Bartlesville City Hall is located at 401 South Johnstone Avenue, Bartlesville, OK 73003.
Bartlesville as Described in 1941 
Bartlesville, seat of Washington County, is the center of a productive agricultural region and headquarters for important oil interests. The city claims a greater percentage of college graduates among its inhabitants than any other city in Oklahoma. University men have been drawn to Bartlesville in large numbers by the U.S. Bureau of Mines experimental station and laboratory, with sixty workers; the Philips Petroleum Company's research laboratories employs 190. Bartlesville is home to four important major oil companies as well as the office and factory of a company that supplies unique oil well equipment.
Bartlesville is a spreading, tree-shaded city of wide streets, with an air of newness and prosperity. Its eastern end occupies a loop of the Caney River, a section that is sometimes flooded, but the main part of the city lies on high ground to the west.
Natural gas, incident to the production of oil, became available and its cheapness as fuel was the deciding factor in bringing a zinc smelter to the southwestern edge of town in 1906. Two more smelters were built, and then a pottery for making the retorts used in the zinc smelting process. Uncertainty in the market for zinc, however, caused many partial or complete shutdowns of the smelters, and they seldom ran to capacity.
Founder, and for a considerable time chief owner, a trader named Jake Bartles, was the 3rd white man to move into Coo-wee-scoo-wee District of the old Cherokee Nation. The town, named for him, had its birth in 1877 when Bartles quit his original store location at Silver Lake, six miles to the southeast, at that time the site of the Osage Indian Agency, and built what is now the northeastern quarter of the city.

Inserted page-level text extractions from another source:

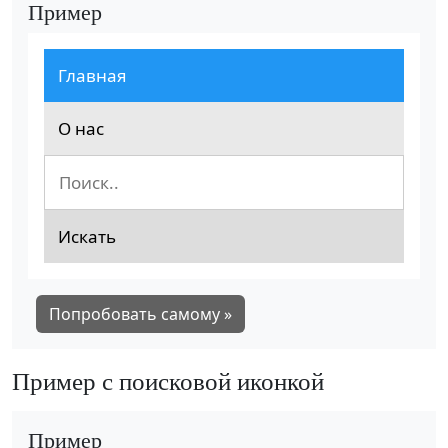
Пример
Главная
О нас
Искать
Попробовать самому »
Пример с поисковой иконкой
Пример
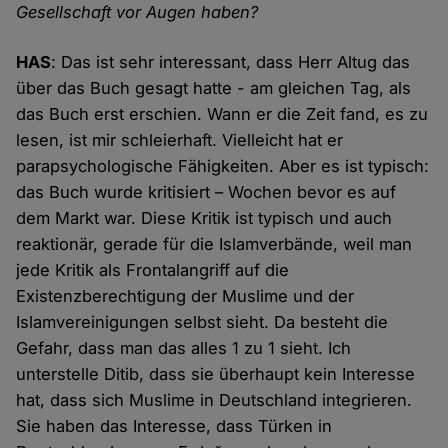
Gesellschaft vor Augen haben?
HAS
: Das ist sehr interessant, dass Herr Altug das
über das Buch gesagt hatte - am gleichen Tag, als
das Buch erst erschien. Wann er die Zeit fand, es zu
lesen, ist mir schleierhaft. Vielleicht hat er
parapsychologische Fähigkeiten. Aber es ist typisch:
das Buch wurde kritisiert – Wochen bevor es auf
dem Markt war. Diese Kritik ist typisch und auch
reaktionär, gerade für die Islamverbände, weil man
jede Kritik als Frontalangriff auf die
Existenzberechtigung der Muslime und der
Islamvereinigungen selbst sieht. Da besteht die
Gefahr, dass man das alles 1 zu 1 sieht. Ich
unterstelle Ditib, dass sie überhaupt kein Interesse
hat, dass sich Muslime in Deutschland integrieren.
Sie haben das Interesse, dass Türken in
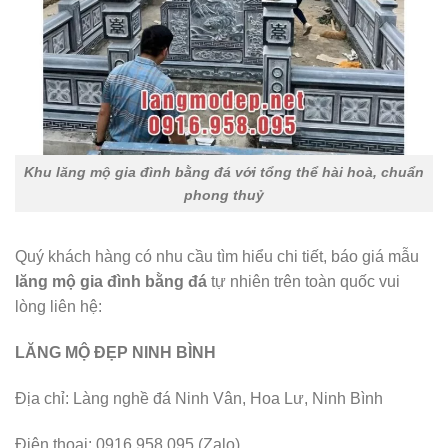
Khu lăng mộ gia đình bằng đá với tổng thể hài hoà, chuẩn
phong thuỷ
Quý khách hàng có nhu cầu tìm hiểu chi tiết, báo giá mẫu
lăng mộ gia đình bằng đá
tự nhiên trên toàn quốc vui
lòng liên hệ:
LĂNG MỘ ĐẸP NINH BÌNH
Địa chỉ: Làng nghề đá Ninh Vân, Hoa Lư, Ninh Bình
Điện thoại: 0916 958 095 (Zalo)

An enterprising pioneer, Bartles had married the daughter of Charles Journeycake, a consecrated native preacher and chief of one remnant of the Delaware tribe of Indians that had been granted equal rights in the Cherokee Nation. This had given him, as an "adopted" citizen, the right to live and trade among the Cherokees. Then, in order to catch the trade of the Osage Indians here (to who a reservation—carved out of Cherokee lands—had been given 5 years before), removed to what he thought was the edge of that reservation. It turned out, later, that the border was several miles to the west, but Bartles stuck to his mill and store on the Caney, and within a year he had hauled in a dynamo and was producing the first electric light to glow in Oklahoma.

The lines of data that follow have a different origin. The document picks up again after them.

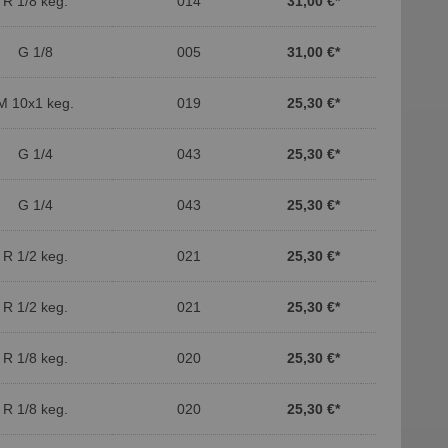
R 1/8 keg.
014
31,00 €
*
G 1/8
005
31,00 €
*
M 10x1 keg.
019
25,30 €
*
G 1/4
043
25,30 €
*
G 1/4
043
25,30 €
*
R 1/2 keg.
021
25,30 €
*
R 1/2 keg.
021
25,30 €
*
R 1/8 keg.
020
25,30 €
*
R 1/8 keg.
020
25,30 €
*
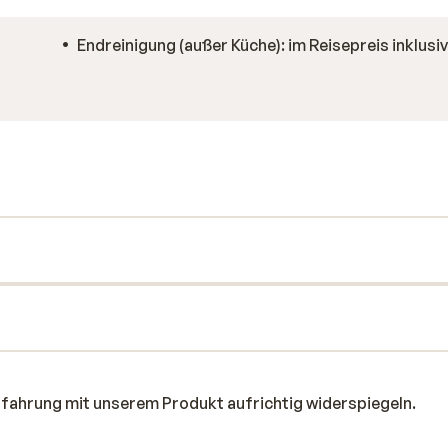
Endreinigung (außer Küche): im Reisepreis inklusi
rfahrung mit unserem Produkt aufrichtig widerspiegeln.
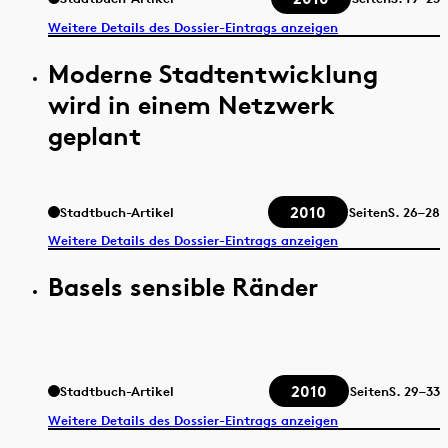
Weitere Details des Dossier-Eintrags anzeigen
Moderne Stadtentwicklung
wird in einem Netzwerk
geplant
2010
Stadtbuch-Artikel
Seiten
S.
26–28
Weitere Details des Dossier-Eintrags anzeigen
Basels sensible Ränder
2010
Stadtbuch-Artikel
Seiten
S.
29–33
Weitere Details des Dossier-Eintrags anzeigen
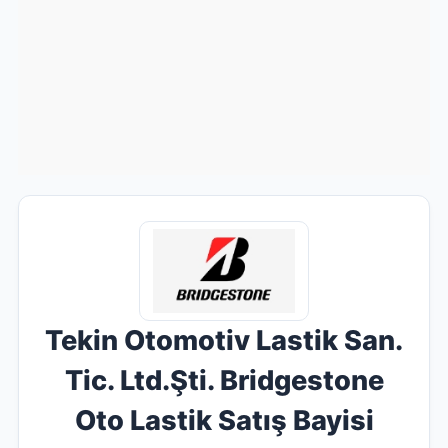
Tekin Otomotiv Lastik San.
Tic. Ltd.Şti. Bridgestone
Oto Lastik Satış Bayisi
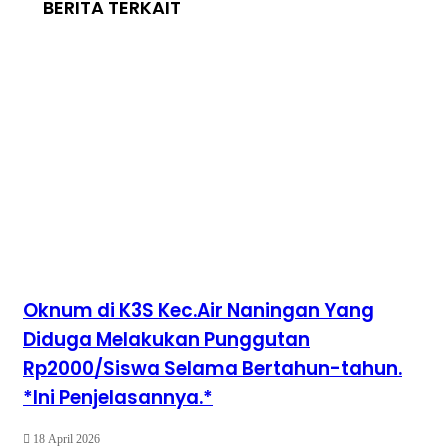
BERITA TERKAIT
Oknum di K3S Kec.Air Naningan Yang
Diduga Melakukan Punggutan
Rp2000/Siswa Selama Bertahun-tahun.
*Ini Penjelasannya.*
18 April 2026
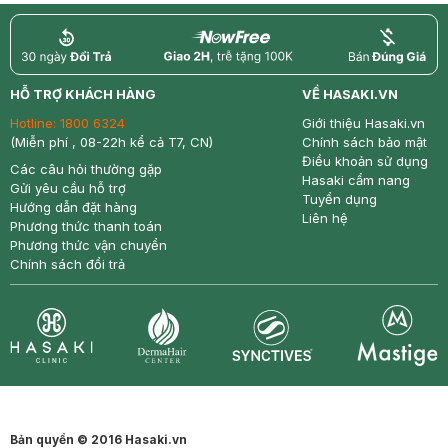
return
nowfree
price
HỖ TRỢ KHÁCH HÀNG
VỀ HASAKI.VN
Hotline:
1800 6324
Giới thiệu Hasaki.vn
(Miễn phí , 08-22h kể cả T7, CN)
Chính sách bảo mật
Điều khoản sử dụng
Các câu hỏi thường gặp
Hasaki cẩm nang
Gửi yêu cầu hỗ trợ
Tuyển dụng
Hướng dẫn đặt hàng
Liên hệ
Phương thức thanh toán
Phương thức vận chuyển
Chính sách đổi trả
Synctives
Clinic
Dermahair
Mastige
Bản quyền © 2016 Hasaki.vn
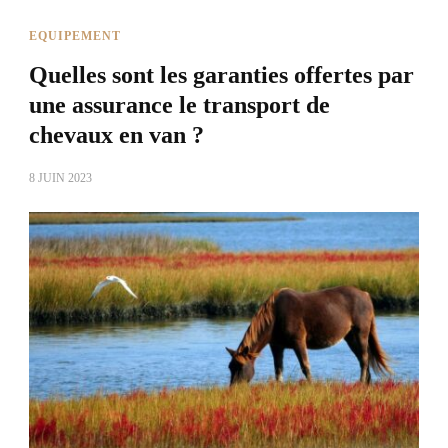
EQUIPEMENT
Quelles sont les garanties offertes par
une assurance le transport de
chevaux en van ?
8 JUIN 2023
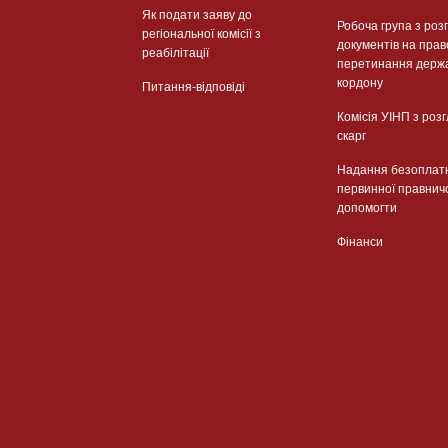
Як подати заяву до
Робоча група з роз
регіональної комісії з
документів на прав
реабілітації
перетинання держ
кордону
Питання-відповіді
Комісія УІНП з роз
скарг
Надання безоплат
первинної правнич
допомогти
Фінанси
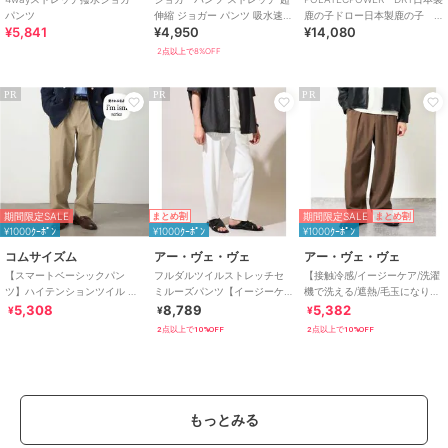
パンツ
伸縮 ジョガー パンツ 吸水速乾
鹿の子ドロー日本製鹿の子
¥5,841
¥4,950
¥14,080
接触冷感 RELAIR
ガーデニングイージーショー
ツ
2点以上で8%OFF
PR
PR
PR
期間限定SALE
期間限定SALE
まとめ割
まとめ割
¥1000ｸｰﾎﾟﾝ
¥1000ｸｰﾎﾟﾝ
¥1000ｸｰﾎﾟﾝ
コムサイズム
アー・ヴェ・ヴェ
アー・ヴェ・ヴェ
【スマートベーシックパン
フルダルツイルストレッチセ
【接触冷感/イージーケア/洗濯
ツ】ハイテンションツイル ワ
ミルーズパンツ【イージーケ
機で洗える/遮熱/毛玉になりに
イドテーパードパンツ
ア/洗濯機で洗える/】
くい/ストレッチ】ライトオッ
5,308
8,789
5,382
¥
¥
¥
クスストレッ
2点以上で10%OFF
2点以上で10%OFF
もっとみる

Bartles prospered. When in 1880, Jim French and his 2 stepsons drove down from Kansas with wagons and 4-mule teams to establish the first freight line in that section of Indian Territory, the store and camp had become a town.
Another pioneer, Nelson Carr, a white man from Kansas who married into the Cherokee tribe, had preceded Bartles on the Caney and had constructed a small grist mill in 1868. But he sold out to Bartles and disappeared from local history.

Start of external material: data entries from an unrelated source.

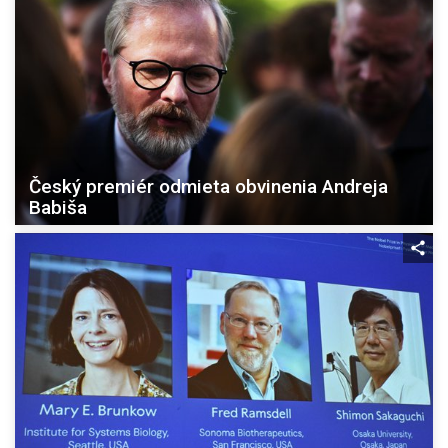
Český premiér odmieta obvinenia Andreja
Babiša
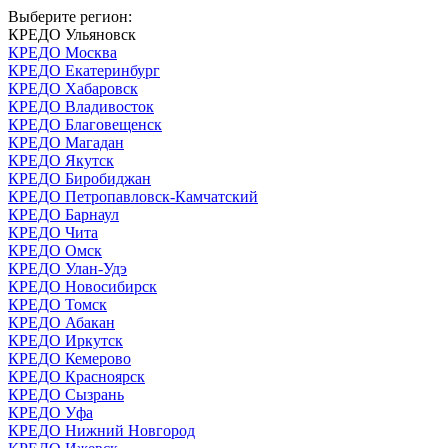
Выберите регион:
КРЕДО Ульяновск
КРЕДО Москва
КРЕДО Екатеринбург
КРЕДО Хабаровск
КРЕДО Владивосток
КРЕДО Благовещенск
КРЕДО Магадан
КРЕДО Якутск
КРЕДО Биробиджан
КРЕДО Петропавловск-Камчатский
КРЕДО Барнаул
КРЕДО Чита
КРЕДО Омск
КРЕДО Улан-Удэ
КРЕДО Новосибирск
КРЕДО Томск
КРЕДО Абакан
КРЕДО Иркутск
КРЕДО Кемерово
КРЕДО Красноярск
КРЕДО Сызрань
КРЕДО Уфа
КРЕДО Нижний Новгород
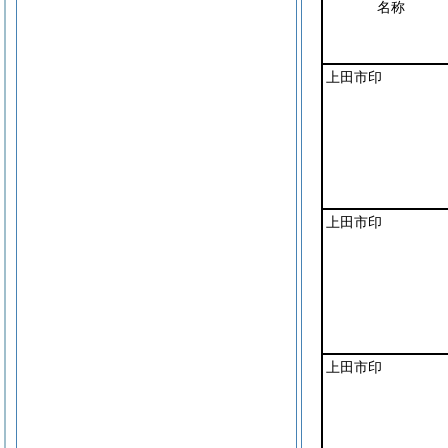
名称
上田市印
上田市印
上田市印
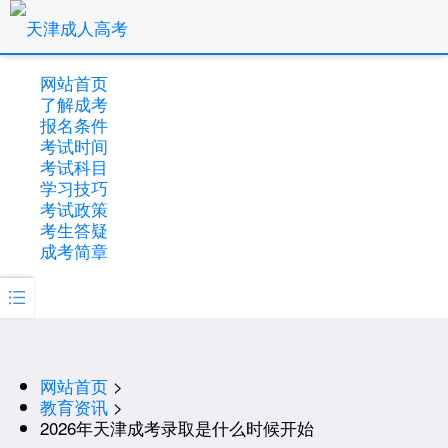
网站首页
了解成考
报名条件
考试时间
考试科目
学习技巧
考试政策
考生答疑
成考简章

网站首页
>
教育资讯
>
2026年天津成考录取是什么时候开始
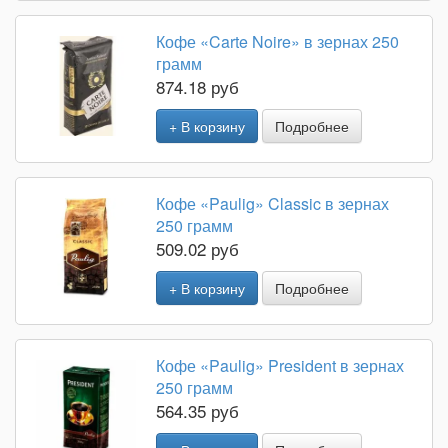
Кофе «Carte Noire» в зернах 250
грамм
874.18 руб
+ В корзину
Подробнее
Кофе «Paulig» Classic в зернах
250 грамм
509.02 руб
+ В корзину
Подробнее
Кофе «Paulig» President в зернах
250 грамм
564.35 руб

Two other early comers are given almost equal credit with Bartles for flaming the town's life spark into a steady blaze; William Johnstone and George B. Keeler, partners, opened a store across the river from Bartles in 1884 and became vigorous rivals of the founder for the Indian trade. Keeler, though a young man, had experience with the old Chocteau trading dynasty, was an expert in sign language, and spoke Osage fluently. For a time he had served as clerk in Bartles' store. Keeler's partner, Johnstone, had also married into the Journeycake family and had also clerked in Bartles' store. Before the coming of oil, the partners were occupied with storekeeping, cattle, and saw mills. Walnut lumber from the Caney and Verdigris River bottoms was turned out by the mills and had a good market. After the town began to grow they erected buildings and rented them. The first telephone line, linking the two stores with Caney, Kansas, was built in 1897.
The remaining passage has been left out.